Yes, it's normal bootcode.  But using boot0cfg(8) on a GPT disk is not useful, either.  Well, it might be useful to boot other disks, but boot0 is going to have a problem with locating the GPT partitions unless you get into hybrid GPT/MBR partition tables... which gives a non-standard partition table in the PMBR.


----------



## usdmatt (Jan 28, 2015)

> I had an issue running the command you mentioned



Guessing you haven't done much with regular expressions. That wasn't an actual command you could run as-is. I was trying to show that you can run diskinfo() on any da, ad, or ada device to view details about it. There's also generally no reason to run that command on a partition.

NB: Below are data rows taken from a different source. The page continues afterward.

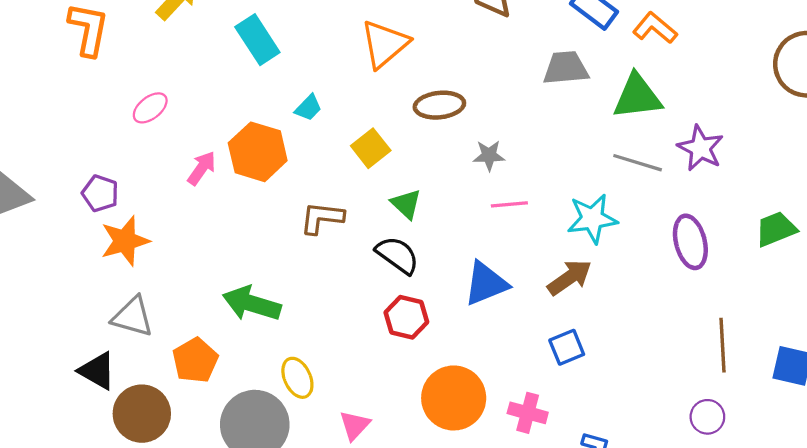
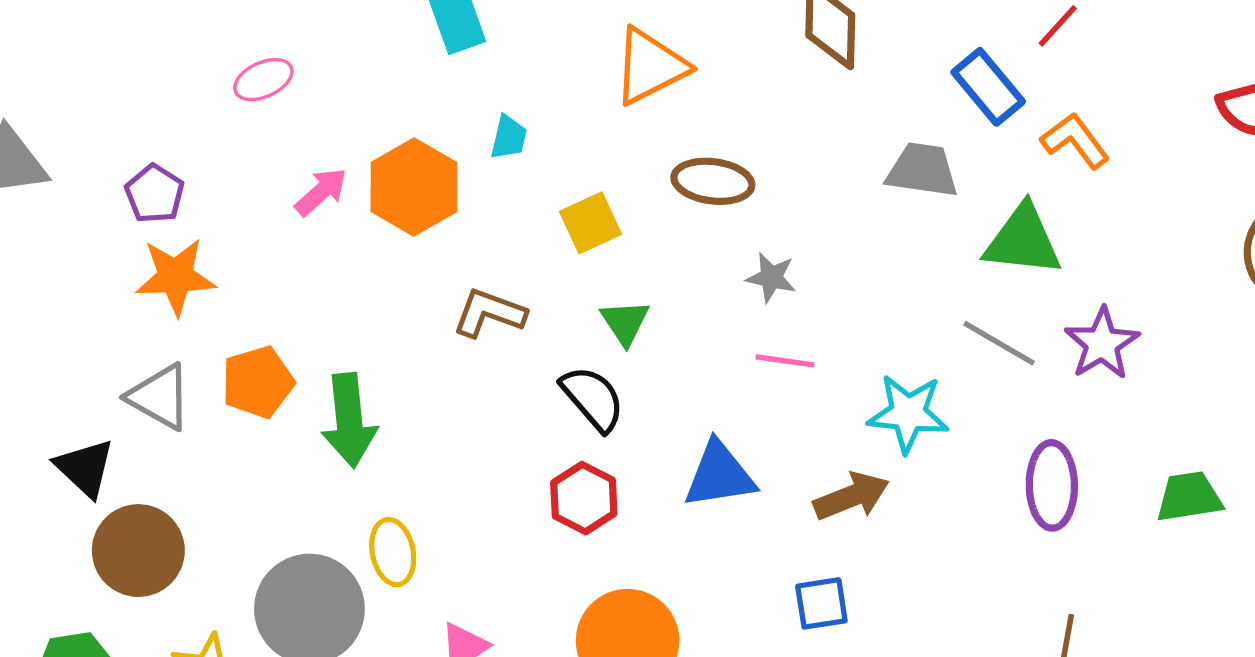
cyan trapezoid: (308, 108) -> (509, 137), turned -44
green arrow: (252, 304) -> (349, 420), turned -126
orange pentagon: (195, 360) -> (258, 382), moved

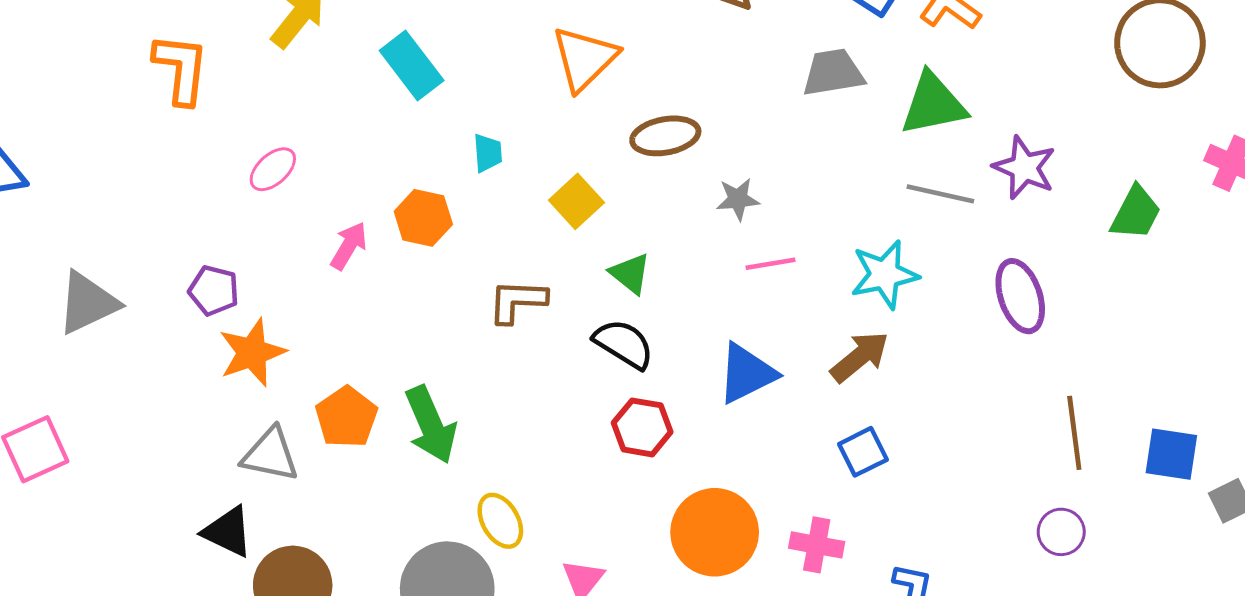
orange hexagon: (414, 187) -> (423, 218), size x0.7
green trapezoid: (1189, 497) -> (1136, 213), moved, turned 144

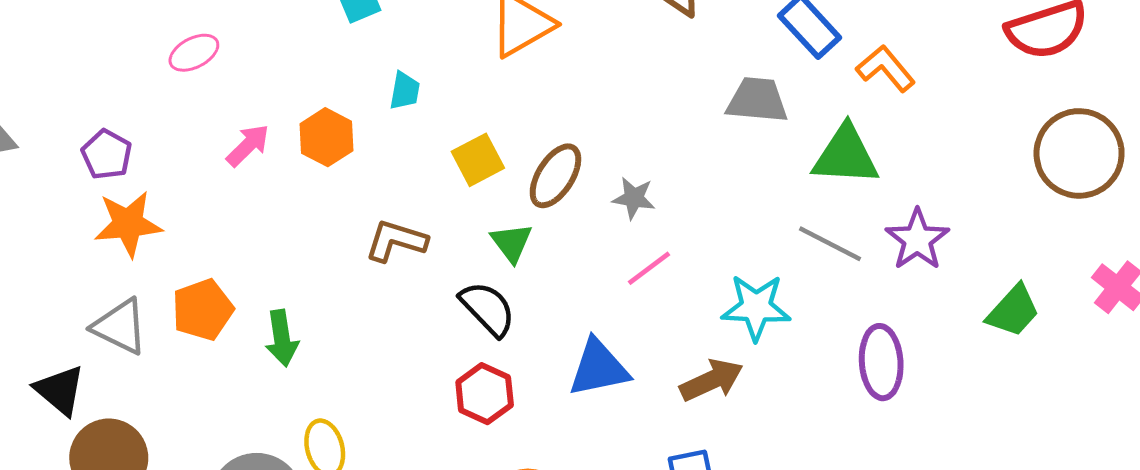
brown ellipse: (665, 136) -> (555, 176), moved, turned -62
pink line: (770, 264) -> (649, 268), turned -42
green arrow: (431, 425) -> (282, 338), size x0.7

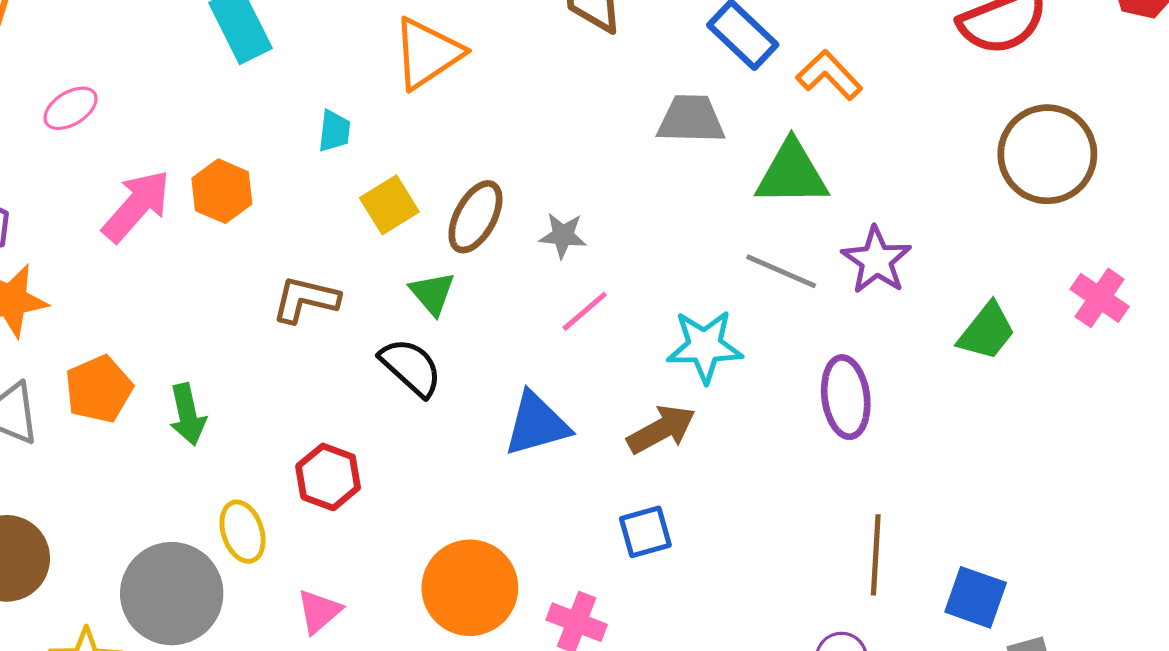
cyan trapezoid: (405, 91) -> (334, 131), moved
pink arrow: (248, 145) -> (136, 206), size x1.5
red hexagon: (485, 394) -> (328, 477), moved

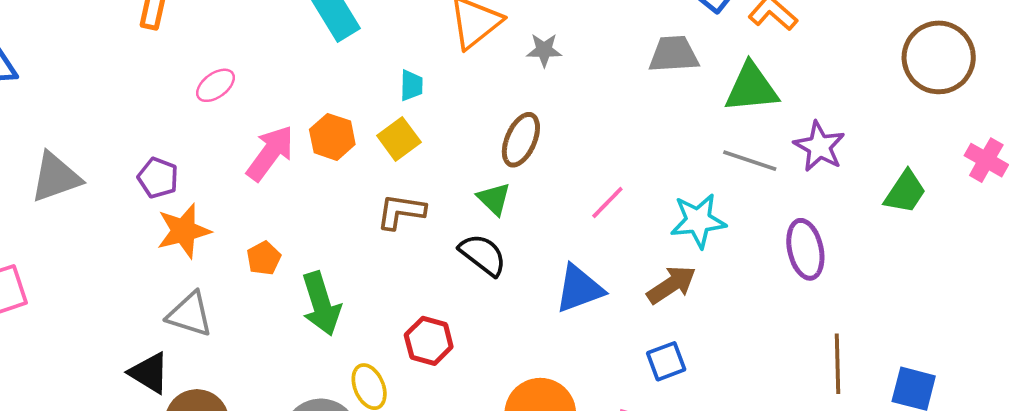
yellow square: (389, 205) -> (399, 139), moved
gray star: (563, 235) -> (544, 50), moved
orange pentagon: (99, 389) -> (264, 258), moved, size x0.7
green arrow: (188, 414) -> (321, 304), size x1.4

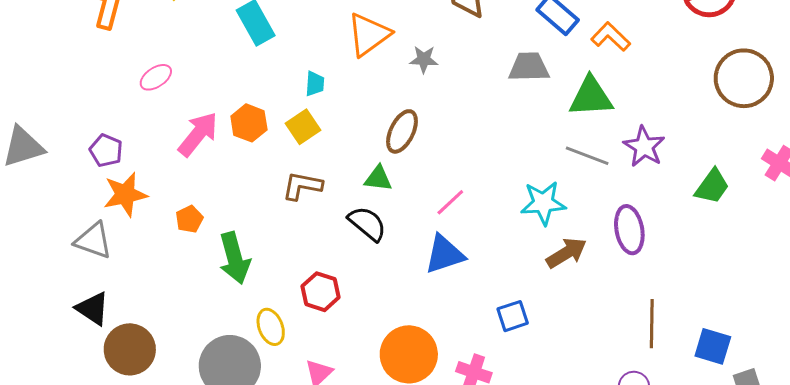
green triangle: (494, 199) -> (378, 179), turned -40
pink line: (607, 202) -> (450, 202), moved
brown arrow: (671, 285) -> (566, 253), moved
gray triangle: (190, 314) -> (93, 241), moved

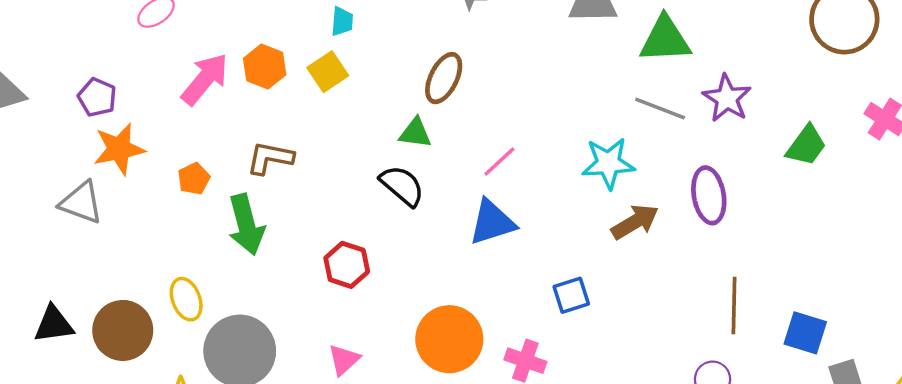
brown L-shape: (302, 186) -> (270, 158), moved
black triangle: (93, 309) -> (54, 324), moved, turned -42
yellow ellipse: (271, 327) -> (186, 299), moved

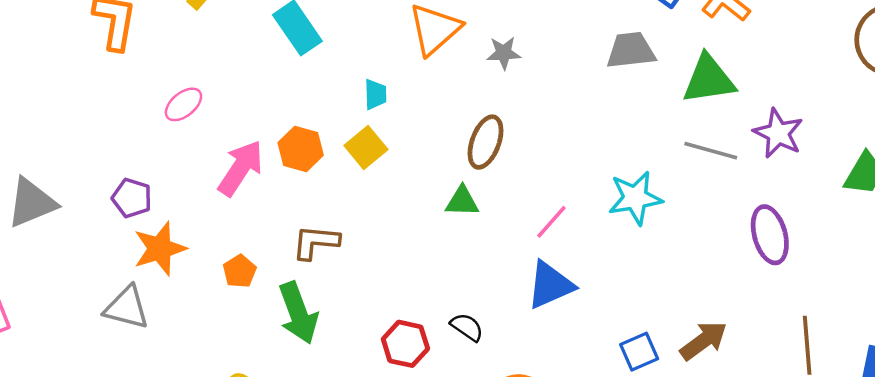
cyan star: (608, 163) -> (635, 198), moved
black semicircle: (402, 186) -> (467, 327), moved, size x0.7
brown arrow: (635, 222) -> (704, 341), moved

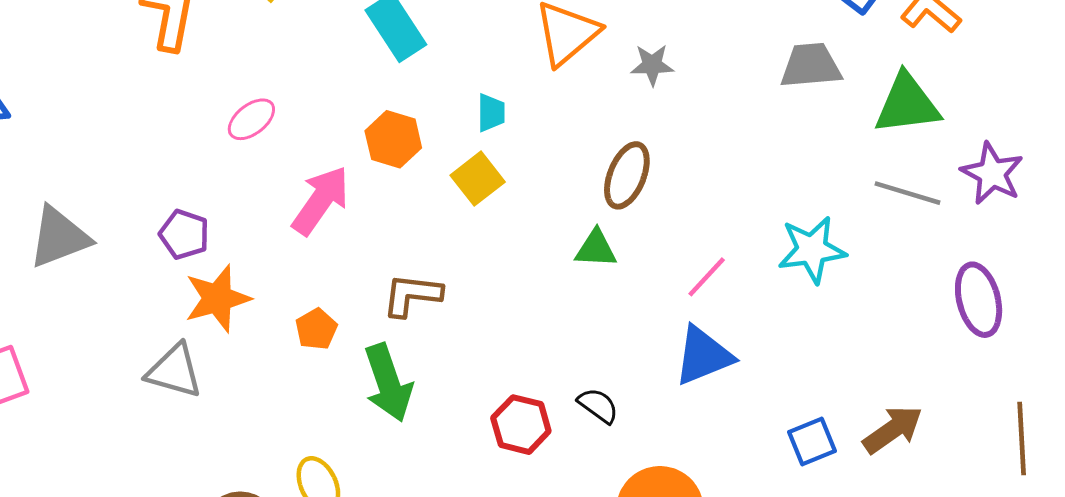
orange hexagon: (301, 149) -> (393, 139), moved

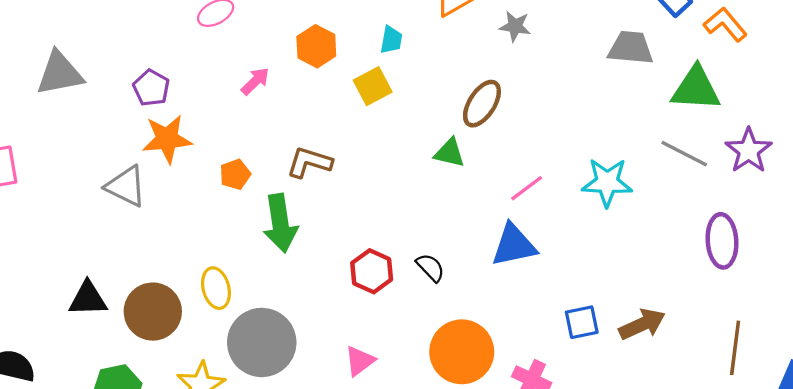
pink arrow: (321, 200) -> (255, 81), size x0.6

It does however appear that your USB disk is appearing as da4. The other da devices, as you say, seem to point to ports on your card reader. Remember not to confuse it with ad4, which points to your ada0 SATA disk. I won't bother going into why those devices have ID's 0 & 4.

Regarding boot, I'm out of ideas. I assume you used bsdinstall() to create the install (you mention using the automatic partition option) so there's no point asking if boot code was installed correctly. If it's just a disk in a USB caddy, rather than a moulded of-the-shelf USB drive, I would try plugging directly into a SATA port to see if it boots that way. Would pretty much confirm whether it's a problem caused by it being USB.


----------



## petrek (Jan 28, 2015)

Are you 100% sure it's BIOS, not UEFI? If you have UEFI make sure you set it to legacy mode. Have you tried installing on ZFS partitions and gptzfsboot? Could you post files of your first and last 34 sectors? I agree with usdmatt, and if you can't connect it to SATA port have you tried to install some other OS on it to confirm that it works?


----------



## HRTraveler (Jan 28, 2015)

usdmatt said:


> Guessing you haven't done much with regular expressions. That wasn't an actual command you could run as-is. I was trying to show that you can run diskinfo() on any da, ad, or ada device to view details about it. There's also generally no reason to run that command on a partition.
> 
> It does however appear that your USB disk is appearing as da4. The other da devices, as you say, seem to point to ports on your card reader. Remember not to confuse it with ad4, which points to your ada0 SATA disk. I won't bother going into why those devices have ID's 0 & 4.
> 
> Regarding boot, I'm out of ideas. I assume you used bsdinstall() to create the install (you mention using the automatic partition option) so there's no point asking if boot code was installed correctly. If it's just a disk in a USB caddy, rather than a moulded of-the-shelf USB drive, I would try plugging directly into a SATA port to see if it boots that way. Would pretty much confirm whether it's a problem caused by it being USB.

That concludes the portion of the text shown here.